_Study material_.
=== Begin Enclosure ===
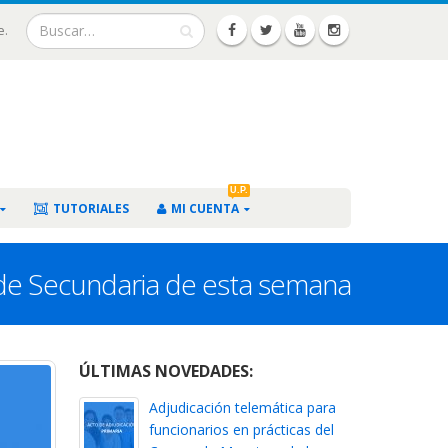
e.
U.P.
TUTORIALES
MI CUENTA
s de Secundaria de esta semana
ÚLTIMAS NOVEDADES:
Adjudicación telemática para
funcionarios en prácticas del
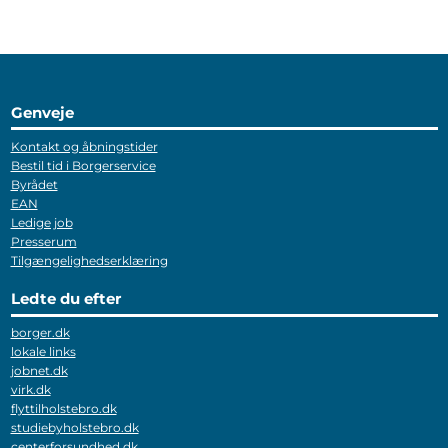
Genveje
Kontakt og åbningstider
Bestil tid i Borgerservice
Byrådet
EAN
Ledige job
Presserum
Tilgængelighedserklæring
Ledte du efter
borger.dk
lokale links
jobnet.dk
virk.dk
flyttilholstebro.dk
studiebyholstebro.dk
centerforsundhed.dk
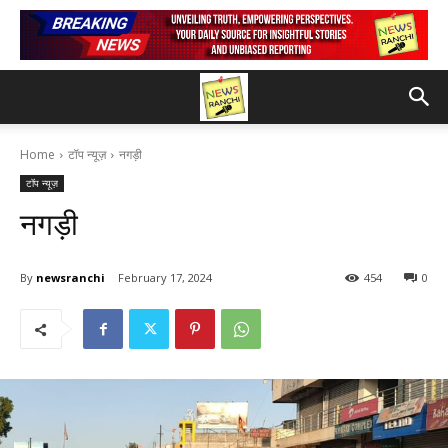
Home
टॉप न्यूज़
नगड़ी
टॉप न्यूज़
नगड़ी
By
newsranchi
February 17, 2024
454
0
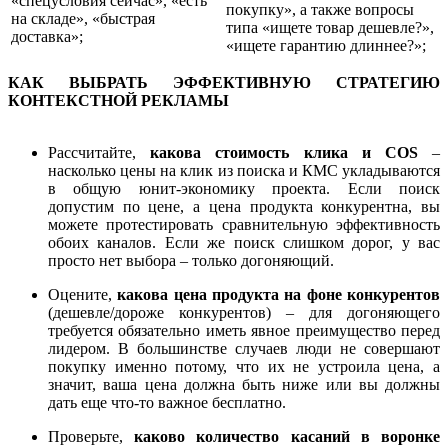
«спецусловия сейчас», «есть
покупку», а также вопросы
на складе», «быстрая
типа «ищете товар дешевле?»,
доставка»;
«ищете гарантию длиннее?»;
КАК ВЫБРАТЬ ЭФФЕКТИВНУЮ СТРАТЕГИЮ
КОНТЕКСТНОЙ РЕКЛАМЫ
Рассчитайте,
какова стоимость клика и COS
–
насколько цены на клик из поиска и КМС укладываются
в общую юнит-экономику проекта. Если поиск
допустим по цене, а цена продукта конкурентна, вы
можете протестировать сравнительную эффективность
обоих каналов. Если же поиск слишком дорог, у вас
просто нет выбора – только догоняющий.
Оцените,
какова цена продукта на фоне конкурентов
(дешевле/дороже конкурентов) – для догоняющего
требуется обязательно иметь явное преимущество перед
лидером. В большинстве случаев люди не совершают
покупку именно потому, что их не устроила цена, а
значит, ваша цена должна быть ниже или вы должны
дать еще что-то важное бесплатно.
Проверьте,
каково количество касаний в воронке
=== End Enclosure ===
_Exercise goal_. Copy the entire listing exactly but skip the pictures.

_Task response_.
e.
U.P.
TUTORIALES
MI CUENTA
s de Secundaria de esta semana
ÚLTIMAS NOVEDADES:
Adjudicación telemática para
funcionarios en prácticas del
Genveje
Kontakt og åbningstider
Bestil tid i Borgerservice
Byrådet
EAN
Ledige job
Presserum
Tilgængelighedserklæring
Ledte du efter
borger.dk
lokale links
jobnet.dk
virk.dk
flyttilholstebro.dk
studiebyholstebro.dk
centerforsundhed.dk
Home
टॉप न्यूज़
नगड़ी
टॉप न्यूज़
नगड़ी
By
newsranchi
February 17, 2024
454
0
«спецусловия сейчас», «есть
покупку», а также вопросы
на складе», «быстрая
типа «ищете товар дешевле?»,
доставка»;
«ищете гарантию длиннее?»;
КАК ВЫБРАТЬ ЭФФЕКТИВНУЮ СТРАТЕГИЮ
КОНТЕКСТНОЙ РЕКЛАМЫ
Рассчитайте,
какова стоимость клика и COS
–
насколько цены на клик из поиска и КМС укладываются
в общую юнит-экономику проекта. Если поиск
допустим по цене, а цена продукта конкурентна, вы
можете протестировать сравнительную эффективность
обоих каналов. Если же поиск слишком дорог, у вас
просто нет выбора – только догоняющий.
Оцените,
какова цена продукта на фоне конкурентов
(дешевле/дороже конкурентов) – для догоняющего
требуется обязательно иметь явное преимущество перед
лидером. В большинстве случаев люди не совершают
покупку именно потому, что их не устроила цена, а
значит, ваша цена должна быть ниже или вы должны
дать еще что-то важное бесплатно.
Проверьте,
каково количество касаний в воронке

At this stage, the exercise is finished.